Task instructions → Show each line of the entries below in which the word "Trọn" appears.

Data shown →
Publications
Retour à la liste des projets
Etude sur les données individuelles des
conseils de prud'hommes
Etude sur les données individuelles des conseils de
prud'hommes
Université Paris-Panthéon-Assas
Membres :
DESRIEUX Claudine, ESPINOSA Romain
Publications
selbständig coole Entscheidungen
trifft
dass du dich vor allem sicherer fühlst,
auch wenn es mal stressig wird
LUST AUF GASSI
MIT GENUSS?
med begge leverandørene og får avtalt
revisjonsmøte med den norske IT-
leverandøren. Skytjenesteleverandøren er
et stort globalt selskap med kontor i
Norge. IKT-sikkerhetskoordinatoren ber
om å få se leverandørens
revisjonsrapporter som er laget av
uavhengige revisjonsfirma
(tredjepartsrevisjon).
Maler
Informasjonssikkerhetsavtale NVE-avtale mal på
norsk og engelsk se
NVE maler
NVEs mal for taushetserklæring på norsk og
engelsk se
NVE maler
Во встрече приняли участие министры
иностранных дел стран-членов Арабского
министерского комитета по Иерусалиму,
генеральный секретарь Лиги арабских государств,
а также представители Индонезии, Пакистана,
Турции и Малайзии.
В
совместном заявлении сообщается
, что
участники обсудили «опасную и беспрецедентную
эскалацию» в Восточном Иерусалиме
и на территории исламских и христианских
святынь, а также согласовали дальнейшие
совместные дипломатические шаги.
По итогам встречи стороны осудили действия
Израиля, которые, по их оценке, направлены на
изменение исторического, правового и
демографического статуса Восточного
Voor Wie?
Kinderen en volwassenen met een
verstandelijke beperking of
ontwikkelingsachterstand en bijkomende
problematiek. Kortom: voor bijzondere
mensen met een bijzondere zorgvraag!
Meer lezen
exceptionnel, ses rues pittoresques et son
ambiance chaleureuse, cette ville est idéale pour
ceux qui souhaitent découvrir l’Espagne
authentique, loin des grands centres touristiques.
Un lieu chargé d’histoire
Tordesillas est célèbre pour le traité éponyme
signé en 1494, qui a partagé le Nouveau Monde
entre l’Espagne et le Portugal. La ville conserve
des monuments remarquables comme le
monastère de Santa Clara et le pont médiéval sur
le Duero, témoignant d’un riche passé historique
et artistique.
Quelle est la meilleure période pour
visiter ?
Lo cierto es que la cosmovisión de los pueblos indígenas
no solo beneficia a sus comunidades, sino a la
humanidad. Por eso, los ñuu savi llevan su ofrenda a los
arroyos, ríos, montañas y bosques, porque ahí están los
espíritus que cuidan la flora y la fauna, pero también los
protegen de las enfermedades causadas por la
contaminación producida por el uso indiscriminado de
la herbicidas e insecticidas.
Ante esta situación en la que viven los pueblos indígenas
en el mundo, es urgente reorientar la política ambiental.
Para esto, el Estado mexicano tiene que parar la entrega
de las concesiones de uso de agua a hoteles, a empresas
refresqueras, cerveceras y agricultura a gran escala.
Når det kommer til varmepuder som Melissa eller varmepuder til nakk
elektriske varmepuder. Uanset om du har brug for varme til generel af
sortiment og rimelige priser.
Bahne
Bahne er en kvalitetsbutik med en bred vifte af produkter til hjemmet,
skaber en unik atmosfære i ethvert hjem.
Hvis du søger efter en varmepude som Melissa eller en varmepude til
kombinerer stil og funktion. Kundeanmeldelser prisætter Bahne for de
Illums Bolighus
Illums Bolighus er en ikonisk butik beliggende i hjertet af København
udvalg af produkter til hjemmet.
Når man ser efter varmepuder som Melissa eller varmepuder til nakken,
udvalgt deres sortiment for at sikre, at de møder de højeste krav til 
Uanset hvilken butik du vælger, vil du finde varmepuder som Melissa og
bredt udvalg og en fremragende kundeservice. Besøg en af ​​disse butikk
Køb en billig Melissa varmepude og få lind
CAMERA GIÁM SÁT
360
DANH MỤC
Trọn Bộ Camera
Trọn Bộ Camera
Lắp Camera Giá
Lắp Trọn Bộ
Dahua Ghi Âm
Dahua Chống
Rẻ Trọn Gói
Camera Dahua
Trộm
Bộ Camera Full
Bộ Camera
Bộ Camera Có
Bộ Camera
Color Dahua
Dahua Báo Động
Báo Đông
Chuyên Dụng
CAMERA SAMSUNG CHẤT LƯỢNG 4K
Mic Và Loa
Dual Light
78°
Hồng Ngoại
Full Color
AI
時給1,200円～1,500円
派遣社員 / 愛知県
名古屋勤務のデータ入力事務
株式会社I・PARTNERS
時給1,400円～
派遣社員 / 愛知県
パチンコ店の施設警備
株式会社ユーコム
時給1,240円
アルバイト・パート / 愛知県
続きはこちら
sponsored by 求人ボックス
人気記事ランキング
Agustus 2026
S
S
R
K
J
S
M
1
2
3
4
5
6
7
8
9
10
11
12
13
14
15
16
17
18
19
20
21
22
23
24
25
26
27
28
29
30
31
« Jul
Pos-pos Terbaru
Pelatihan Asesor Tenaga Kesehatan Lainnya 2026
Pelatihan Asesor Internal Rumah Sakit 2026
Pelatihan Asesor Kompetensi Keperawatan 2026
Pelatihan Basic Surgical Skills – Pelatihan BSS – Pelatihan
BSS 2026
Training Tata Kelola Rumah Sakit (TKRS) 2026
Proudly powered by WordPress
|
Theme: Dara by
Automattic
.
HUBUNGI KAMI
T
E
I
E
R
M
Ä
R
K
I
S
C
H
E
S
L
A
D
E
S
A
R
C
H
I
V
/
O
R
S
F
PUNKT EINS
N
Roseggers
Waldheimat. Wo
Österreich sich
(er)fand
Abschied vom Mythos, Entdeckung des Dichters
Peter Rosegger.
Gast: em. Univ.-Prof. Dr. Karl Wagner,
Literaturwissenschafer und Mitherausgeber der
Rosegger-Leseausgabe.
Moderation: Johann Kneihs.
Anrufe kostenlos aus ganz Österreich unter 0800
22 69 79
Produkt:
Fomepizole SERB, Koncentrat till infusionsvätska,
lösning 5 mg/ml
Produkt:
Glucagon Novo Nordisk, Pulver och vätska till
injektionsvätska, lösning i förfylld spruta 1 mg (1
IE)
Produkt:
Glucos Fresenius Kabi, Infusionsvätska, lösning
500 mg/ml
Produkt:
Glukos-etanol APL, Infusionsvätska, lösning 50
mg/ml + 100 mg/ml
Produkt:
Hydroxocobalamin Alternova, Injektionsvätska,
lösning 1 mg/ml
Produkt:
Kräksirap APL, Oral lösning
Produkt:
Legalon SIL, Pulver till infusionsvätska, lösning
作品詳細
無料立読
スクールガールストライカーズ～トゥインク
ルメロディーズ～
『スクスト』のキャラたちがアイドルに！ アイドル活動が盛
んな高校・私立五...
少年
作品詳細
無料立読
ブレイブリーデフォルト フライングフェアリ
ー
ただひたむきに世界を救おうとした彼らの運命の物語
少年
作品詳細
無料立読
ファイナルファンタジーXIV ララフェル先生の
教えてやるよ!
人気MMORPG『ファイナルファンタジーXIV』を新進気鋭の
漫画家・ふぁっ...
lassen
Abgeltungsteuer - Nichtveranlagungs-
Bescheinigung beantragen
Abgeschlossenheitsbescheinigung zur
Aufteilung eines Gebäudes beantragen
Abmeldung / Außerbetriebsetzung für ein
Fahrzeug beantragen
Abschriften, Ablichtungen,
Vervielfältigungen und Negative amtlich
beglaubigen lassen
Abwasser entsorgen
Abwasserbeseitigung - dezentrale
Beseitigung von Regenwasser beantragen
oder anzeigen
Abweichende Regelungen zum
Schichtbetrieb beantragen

Solution for this task →
Trọn Bộ Camera
Trọn Bộ Camera
Lắp Trọn Bộ
Rẻ Trọn Gói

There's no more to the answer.